Thompson, who is one of the resolution’s sponsors, teaches fifth grade at a Richmond elementary school and supports mandating the vaccine because it will enable more students to stay in school, where they learn best, he said.
“The pandemic has really disrupted the lives of so many students. We have students who had to study online and they found it very difficult, and their parents found it very difficult,” said Thompson, who represents District 7.
Thompson added that he doesn’t think the requirement will backfire, and that opposing a vaccine mandate is a natural reaction for teenagers and others who aren’t convinced that the vaccine is safe for them. With LAUSD approving a student mandate, Thompson thinks other districts could soon follow suit, and that those students who resist vaccination can enroll in the district’s independent study program.
District 3 representative Williams teaches history and ethnic studies at a San Francisco high school and said a COVID vaccine mandate is in the same category as the other vaccines that students are required to get to enroll in public schools.
“I believe that school sites should be a safe place for our students and having a vaccine will be a step to making that possible,” he said.
In talking with his students each day, Williams said he’s learned that students are concerned about their health and what they want most is a safe and clean place to learn. While the board recently passed a resolution to provide biweekly testing to all students and staff, Williams is in favor of weekly testing and wants to see the board make that happen.
Reaching hesitant students
Umoja Health, a collaboration between healthcare and community organizations in Alameda County, recently launched the youth mobilizers crew to encourage more young people to get vaccinated. As part of that group, Caniya Johnson has heard from many young people who believe misinformation about the COVID vaccine, which has stopped some of them from getting vaccinated. They repeat conspiracy theories, she said, such as that the vaccine is a way for the government to track people, or they’re scared that the vaccine will kill them. What’s worked in persuading other young people, said Johnson, is telling them about her own experience getting vaccinated, and about her family members who aren’t vaccinated and have been severely ill with COVID.
“I tell them I’ve been vaccinated for months, and nothing has happened to me,” she said. “The options are to get vaccinated or to take the risk of being sick and possibly losing your life.”
At a recent Umoja Health vaccination clinic at Roots Community Health Center, Johnson was able to encourage a few students to get vaccinated. She walked them across the street to the vaccination site, offered to hold their hand while they got the shot, and stayed with them until it was over.

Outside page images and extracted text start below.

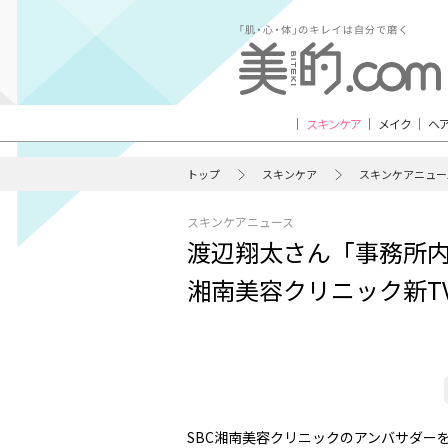
スキンケア
メイク
ヘ
トップ
スキンケア
スキンケアニュー
スキンケアニュース
渡辺翔太さん「事務所内
湘南美容クリニック新T
SBC湘南美容クリニックのアンバサダーを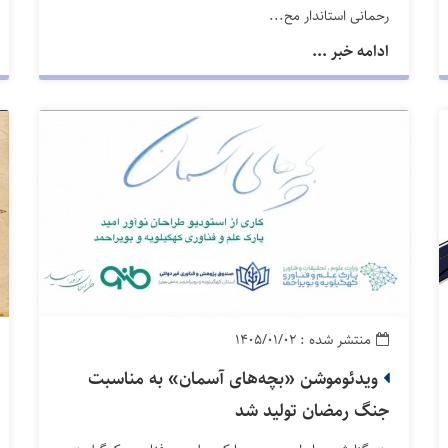
رحمانی استاندار مح...
ادامه خبر ...
منتشر شده : ۱۴۰۵/۰۱/۰۲
ویدئوموشن «بچه‌های آسمان» به مناسبت
جنگ رمضان تولید شد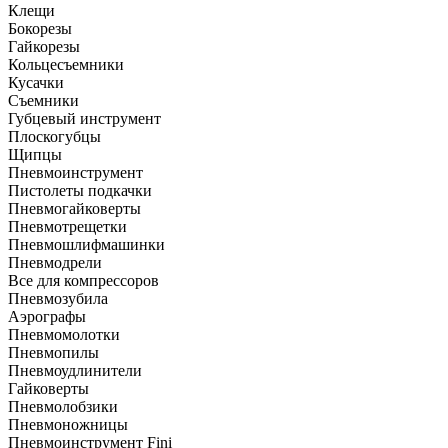
Клещи
Бокорезы
Гайкорезы
Кольцесъемники
Кусачки
Съемники
Губцевый инструмент
Плоскогубцы
Щипцы
Пневмоинструмент
Пистолеты подкачки
Пневмогайковерты
Пневмотрещетки
Пневмошлифмашинки
Пневмодрели
Все для компрессоров
Пневмозубила
Аэрографы
Пневмомолотки
Пневмопилы
Пневмоудлинители
Гайковерты
Пневмолобзики
Пневмоножницы
Пневмоинструмент Fini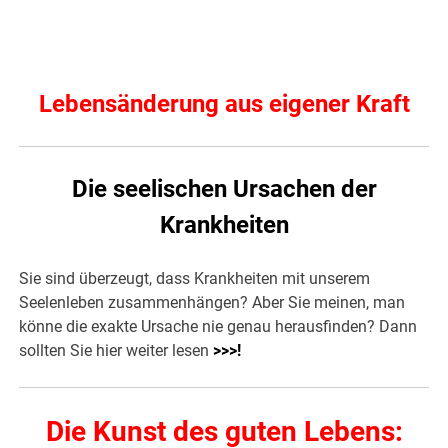
Lebensänderung aus eigener Kraft
Die seelischen Ursachen der
Krankheiten
Sie sind überzeugt, dass Krankheiten mit unserem
Seelenleben zusammenhängen? Aber Sie meinen, man
könne die exakte Ursache nie genau herausfinden? Dann
sollten Sie hier weiter lesen
>>>
!
Die Kunst des guten Lebens: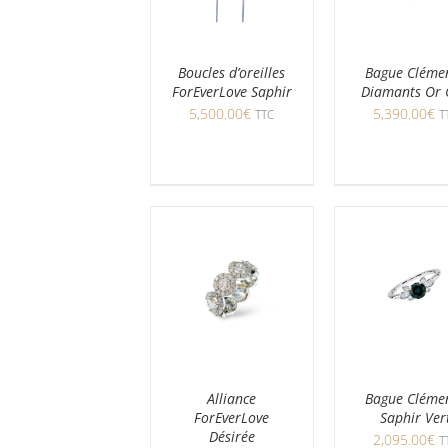
Boucles d’oreilles
Bague Cléme
ForEverLove Saphir
Diamants Or 
5,500.00
€
5,390.00
€
TTC
T
Alliance
Bague Cléme
ForEverLove
Saphir Ver
Désirée
2,095.00
€
T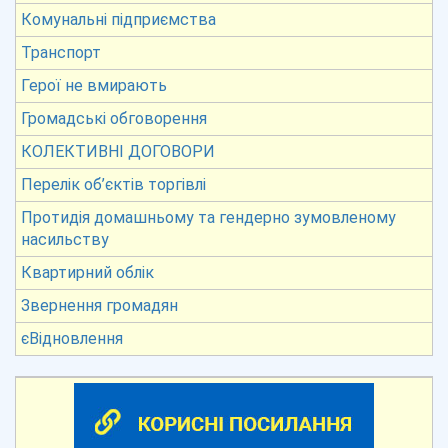
Комунальні підприємства
Транспорт
Герої не вмирають
Громадські обговорення
КОЛЕКТИВНІ ДОГОВОРИ
Перелік об’єктів торгівлі
Протидія домашньому та гендерно зумовленому
насильству
Квартирний облік
Звернення громадян
єВідновлення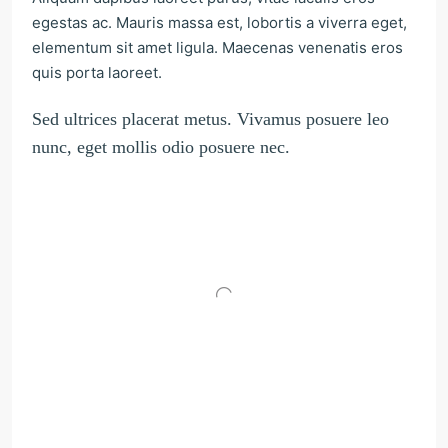
egestas ac. Mauris massa est, lobortis a viverra eget,
elementum sit amet ligula. Maecenas venenatis eros
quis porta laoreet.
Sed ultrices placerat metus. Vivamus posuere leo
nunc, eget mollis odio posuere nec.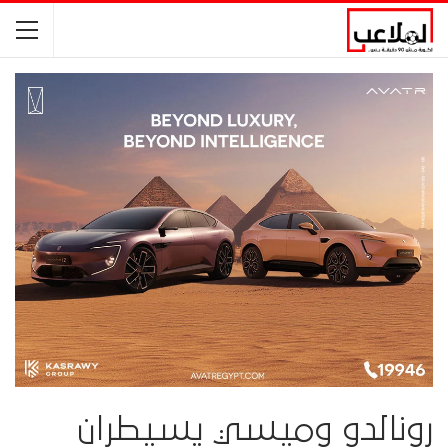
رونالدو وميسي يسيطران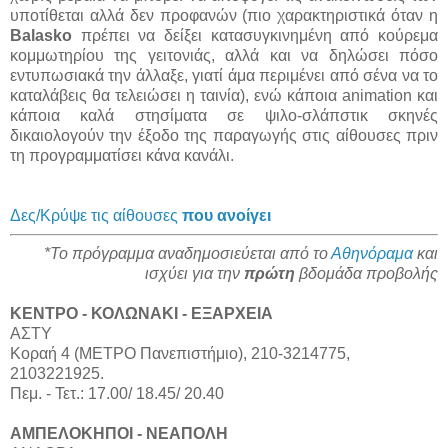
υποτίθεται αλλά δεν προφανών (πιο χαρακτηριστικά όταν η
Balasko
πρέπει να δείξει κατασυγκινημένη από κούρεμα
κομμωτηρίου της γειτονιάς, αλλά και να δηλώσει πόσο
εντυπωσιακά την άλλαξε, γιατί άμα περιμένει από σένα να το
καταλάβεις θα τελειώσει η ταινία), ενώ κάποια animation και
κάποια καλά στησίματα σε ψιλο-σλάπστικ σκηνές
δικαιολογούν την έξοδο της παραγωγής στις αίθουσες πριν
τη προγραμματίσει κάνα κανάλι.
Δες/Κρύψε τις αίθουσες
που ανοίγει
*Το πρόγραμμα αναδημοσιεύεται από το
Αθηνόραμα
και
ισχύει για την
πρώτη
βδομάδα προβολής
ΚΕΝΤΡΟ - ΚΟΛΩΝΑΚΙ - ΕΞΑΡΧΕΙΑ
ΑΣΤΥ
Κοραή 4 (ΜΕΤΡΟ Πανεπιστήμιο), 210-3214775,
2103221925.
Πεμ. - Τετ.: 17.00/ 18.45/ 20.40
ΑΜΠΕΛΟΚΗΠΟΙ - ΝΕΑΠΟΛΗ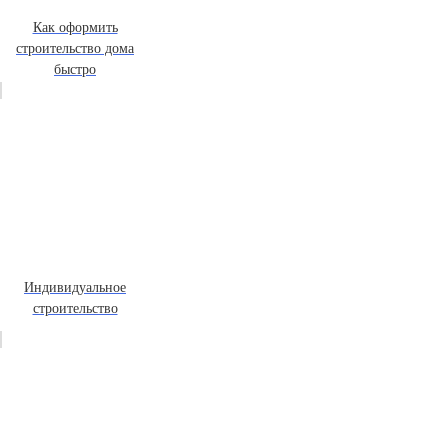
Как оформить
строительство дома
быстро
Индивидуальное
строительство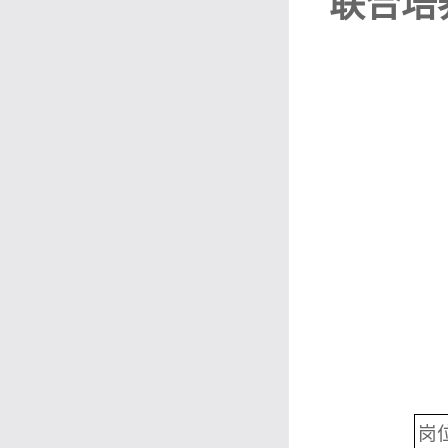
联合培
岗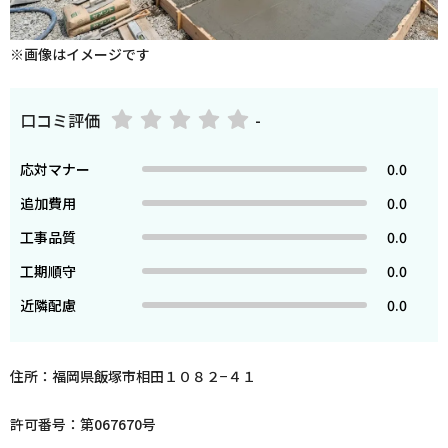
※画像はイメージです
口コミ評価
-
応対マナー
0.0
追加費用
0.0
工事品質
0.0
工期順守
0.0
近隣配慮
0.0
住所：福岡県飯塚市相田１０８２−４１
許可番号：第067670号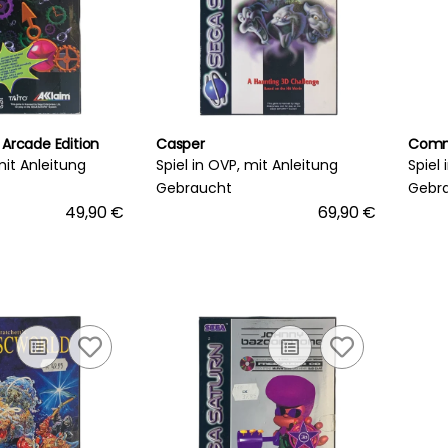
 Arcade Edition
Casper
Comm
mit Anleitung
Spiel in OVP, mit Anleitung
Spiel
Gebraucht
Gebr
49,90 €
69,90 €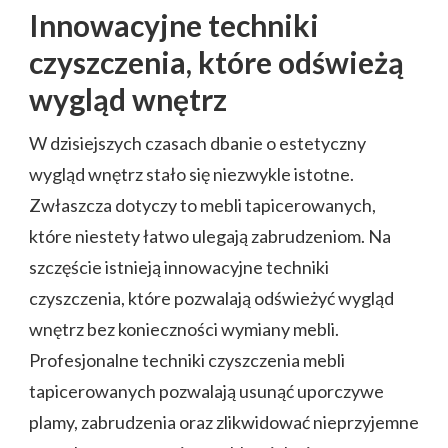
Innowacyjne techniki
czyszczenia, które odświeżą
wygląd wnętrz
W dzisiejszych czasach dbanie o estetyczny
wygląd wnętrz stało się niezwykle istotne.
Zwłaszcza dotyczy to mebli tapicerowanych,
które niestety łatwo ulegają zabrudzeniom. Na
szczęście istnieją innowacyjne techniki
czyszczenia, które pozwalają odświeżyć wygląd
wnętrz bez konieczności wymiany mebli.
Profesjonalne techniki czyszczenia mebli
tapicerowanych pozwalają usunąć uporczywe
plamy, zabrudzenia oraz zlikwidować nieprzyjemne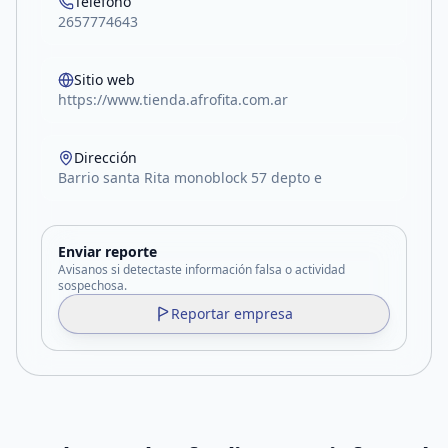
Teléfono
2657774643
Sitio web
https://www.tienda.afrofita.com.ar
Dirección
Barrio santa Rita monoblock 57 depto e
Enviar reporte
Avisanos si detectaste información falsa o actividad
sospechosa.
Reportar empresa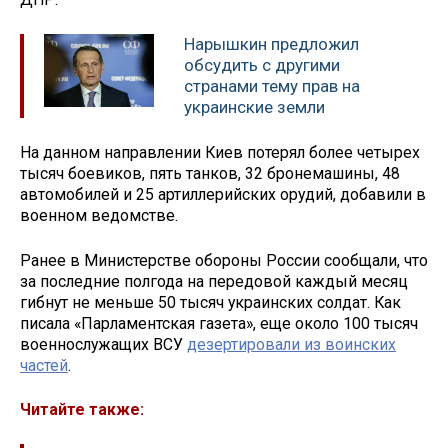
Нарышкин предложил
обсудить с другими
странами тему прав на
украинские земли
На данном направлении Киев потерял более четырех
тысяч боевиков, пять танков, 32 бронемашины, 48
автомобилей и 25 артиллерийских орудий, добавили в
военном ведомстве.
Ранее в Министерстве обороны России сообщали, что
за последние полгода на передовой каждый месяц
гибнут не меньше 50 тысяч украинских солдат. Как
писала «Парламентская газета», еще около 100 тысяч
военнослужащих ВСУ
дезертировали из воинских
частей
.
Читайте также:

At Oakland High School, Gallegos-Chavez thinks the best approach would be giving students an opportunity to ask questions to medical professionals, and to have forums in different languages for families that don’t speak English.
Above all, she thinks district officials should think through what all the consequences could be if they mandate vaccination, but also should work to make sure that students are kept safe in other ways. She pointed to the rash of cases at Oakland High School during the first week of school that made students feel like school and district officials hadn’t done everything they could to prevent outbreaks.
“It’s ridiculous, in a way, how many cases we’ve had, because it makes it look like the district wasn’t even prepared for us to come back,” she said. “The question now is, is the district prepared for this to be passed?”